··· MATERIALS PROVIDED
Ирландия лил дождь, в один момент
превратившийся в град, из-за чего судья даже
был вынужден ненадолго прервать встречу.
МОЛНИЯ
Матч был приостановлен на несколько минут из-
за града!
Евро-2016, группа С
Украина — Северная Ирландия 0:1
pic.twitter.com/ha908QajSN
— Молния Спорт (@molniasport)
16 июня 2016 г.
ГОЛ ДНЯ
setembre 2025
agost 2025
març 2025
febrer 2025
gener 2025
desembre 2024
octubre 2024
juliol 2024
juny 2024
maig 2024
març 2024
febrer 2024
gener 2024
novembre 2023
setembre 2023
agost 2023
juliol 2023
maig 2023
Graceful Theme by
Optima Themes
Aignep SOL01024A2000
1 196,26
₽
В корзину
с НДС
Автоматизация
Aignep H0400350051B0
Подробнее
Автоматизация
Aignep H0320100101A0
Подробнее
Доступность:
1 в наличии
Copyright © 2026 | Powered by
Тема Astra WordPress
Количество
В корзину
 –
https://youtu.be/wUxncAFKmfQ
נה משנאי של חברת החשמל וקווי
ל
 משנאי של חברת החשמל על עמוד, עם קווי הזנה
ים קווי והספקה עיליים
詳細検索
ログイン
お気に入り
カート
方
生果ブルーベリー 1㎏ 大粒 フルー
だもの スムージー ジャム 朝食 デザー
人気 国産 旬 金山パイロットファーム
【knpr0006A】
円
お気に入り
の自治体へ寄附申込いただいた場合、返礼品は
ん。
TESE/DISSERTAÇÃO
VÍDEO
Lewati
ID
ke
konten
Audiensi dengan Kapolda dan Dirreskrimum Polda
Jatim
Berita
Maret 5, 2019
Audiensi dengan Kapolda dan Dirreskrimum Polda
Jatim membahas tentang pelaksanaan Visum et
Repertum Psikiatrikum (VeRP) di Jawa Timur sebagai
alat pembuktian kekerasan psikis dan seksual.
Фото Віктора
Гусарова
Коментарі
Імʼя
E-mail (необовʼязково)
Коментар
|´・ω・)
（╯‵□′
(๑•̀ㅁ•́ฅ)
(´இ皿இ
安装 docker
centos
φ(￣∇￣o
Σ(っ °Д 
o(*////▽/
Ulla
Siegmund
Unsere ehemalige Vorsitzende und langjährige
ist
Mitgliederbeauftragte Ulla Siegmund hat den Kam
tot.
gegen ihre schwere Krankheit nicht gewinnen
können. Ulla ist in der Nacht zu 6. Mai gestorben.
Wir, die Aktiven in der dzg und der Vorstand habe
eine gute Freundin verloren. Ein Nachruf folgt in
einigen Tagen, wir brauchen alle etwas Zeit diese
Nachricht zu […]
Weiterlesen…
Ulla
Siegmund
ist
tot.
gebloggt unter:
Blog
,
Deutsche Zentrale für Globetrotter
······
PROBLEM TO WORK ON -
Transcribe the listing. Every line must match exactly.

WRITTEN RESPONSE -
Ирландия лил дождь, в один момент
превратившийся в град, из-за чего судья даже
был вынужден ненадолго прервать встречу.
МОЛНИЯ
Матч был приостановлен на несколько минут из-
за града!
Евро-2016, группа С
Украина — Северная Ирландия 0:1
pic.twitter.com/ha908QajSN
— Молния Спорт (@molniasport)
16 июня 2016 г.
ГОЛ ДНЯ
setembre 2025
agost 2025
març 2025
febrer 2025
gener 2025
desembre 2024
octubre 2024
juliol 2024
juny 2024
maig 2024
març 2024
febrer 2024
gener 2024
novembre 2023
setembre 2023
agost 2023
juliol 2023
maig 2023
Graceful Theme by
Optima Themes
Aignep SOL01024A2000
1 196,26
₽
В корзину
с НДС
Автоматизация
Aignep H0400350051B0
Подробнее
Автоматизация
Aignep H0320100101A0
Подробнее
Доступность:
1 в наличии
Copyright © 2026 | Powered by
Тема Astra WordPress
Количество
В корзину
 –
https://youtu.be/wUxncAFKmfQ
נה משנאי של חברת החשמל וקווי
ל
 משנאי של חברת החשמל על עמוד, עם קווי הזנה
ים קווי והספקה עיליים
詳細検索
ログイン
お気に入り
カート
方
生果ブルーベリー 1㎏ 大粒 フルー
だもの スムージー ジャム 朝食 デザー
人気 国産 旬 金山パイロットファーム
【knpr0006A】
円
お気に入り
の自治体へ寄附申込いただいた場合、返礼品は
ん。
TESE/DISSERTAÇÃO
VÍDEO
Lewati
ID
ke
konten
Audiensi dengan Kapolda dan Dirreskrimum Polda
Jatim
Berita
Maret 5, 2019
Audiensi dengan Kapolda dan Dirreskrimum Polda
Jatim membahas tentang pelaksanaan Visum et
Repertum Psikiatrikum (VeRP) di Jawa Timur sebagai
alat pembuktian kekerasan psikis dan seksual.
Фото Віктора
Гусарова
Коментарі
Імʼя
E-mail (необовʼязково)
Коментар
|´・ω・)
（╯‵□′
(๑•̀ㅁ•́ฅ)
(´இ皿இ
安装 docker
centos
φ(￣∇￣o
Σ(っ °Д 
o(*////▽/
Ulla
Siegmund
Unsere ehemalige Vorsitzende und langjährige
ist
Mitgliederbeauftragte Ulla Siegmund hat den Kam
tot.
gegen ihre schwere Krankheit nicht gewinnen
können. Ulla ist in der Nacht zu 6. Mai gestorben.
Wir, die Aktiven in der dzg und der Vorstand habe
eine gute Freundin verloren. Ein Nachruf folgt in
einigen Tagen, wir brauchen alle etwas Zeit diese
Nachricht zu […]
Weiterlesen…
Ulla
Siegmund
ist
tot.
gebloggt unter:
Blog
,
Deutsche Zentrale für Globetrotter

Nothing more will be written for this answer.